[Data excerpts]
* * * *
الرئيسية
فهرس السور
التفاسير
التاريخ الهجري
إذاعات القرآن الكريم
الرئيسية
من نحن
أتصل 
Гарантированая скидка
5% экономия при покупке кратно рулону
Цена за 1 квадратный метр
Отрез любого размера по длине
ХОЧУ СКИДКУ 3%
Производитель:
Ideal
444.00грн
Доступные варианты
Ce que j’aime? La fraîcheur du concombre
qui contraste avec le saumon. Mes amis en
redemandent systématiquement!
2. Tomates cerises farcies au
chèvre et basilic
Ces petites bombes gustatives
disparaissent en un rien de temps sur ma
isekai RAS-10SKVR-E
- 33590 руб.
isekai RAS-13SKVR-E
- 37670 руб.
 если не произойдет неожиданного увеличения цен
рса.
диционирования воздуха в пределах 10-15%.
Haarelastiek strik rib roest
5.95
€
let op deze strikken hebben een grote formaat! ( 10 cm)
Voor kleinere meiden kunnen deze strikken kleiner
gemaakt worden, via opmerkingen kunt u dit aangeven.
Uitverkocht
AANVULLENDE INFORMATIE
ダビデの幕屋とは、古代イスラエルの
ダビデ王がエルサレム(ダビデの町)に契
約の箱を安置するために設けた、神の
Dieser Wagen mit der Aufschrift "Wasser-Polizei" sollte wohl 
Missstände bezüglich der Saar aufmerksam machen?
* * * *
**WORK ITEM**
Transcribe only the lines from the beginning of the entries to the line with "Voor kleinere meiden", inclusive, exactly as written.

**EXERCISE ANSWER**
الرئيسية
فهرس السور
التفاسير
التاريخ الهجري
إذاعات القرآن الكريم
الرئيسية
من نحن
أتصل 
Гарантированая скидка
5% экономия при покупке кратно рулону
Цена за 1 квадратный метр
Отрез любого размера по длине
ХОЧУ СКИДКУ 3%
Производитель:
Ideal
444.00грн
Доступные варианты
Ce que j’aime? La fraîcheur du concombre
qui contraste avec le saumon. Mes amis en
redemandent systématiquement!
2. Tomates cerises farcies au
chèvre et basilic
Ces petites bombes gustatives
disparaissent en un rien de temps sur ma
isekai RAS-10SKVR-E
- 33590 руб.
isekai RAS-13SKVR-E
- 37670 руб.
 если не произойдет неожиданного увеличения цен
рса.
диционирования воздуха в пределах 10-15%.
Haarelastiek strik rib roest
5.95
€
let op deze strikken hebben een grote formaat! ( 10 cm)
Voor kleinere meiden kunnen deze strikken kleiner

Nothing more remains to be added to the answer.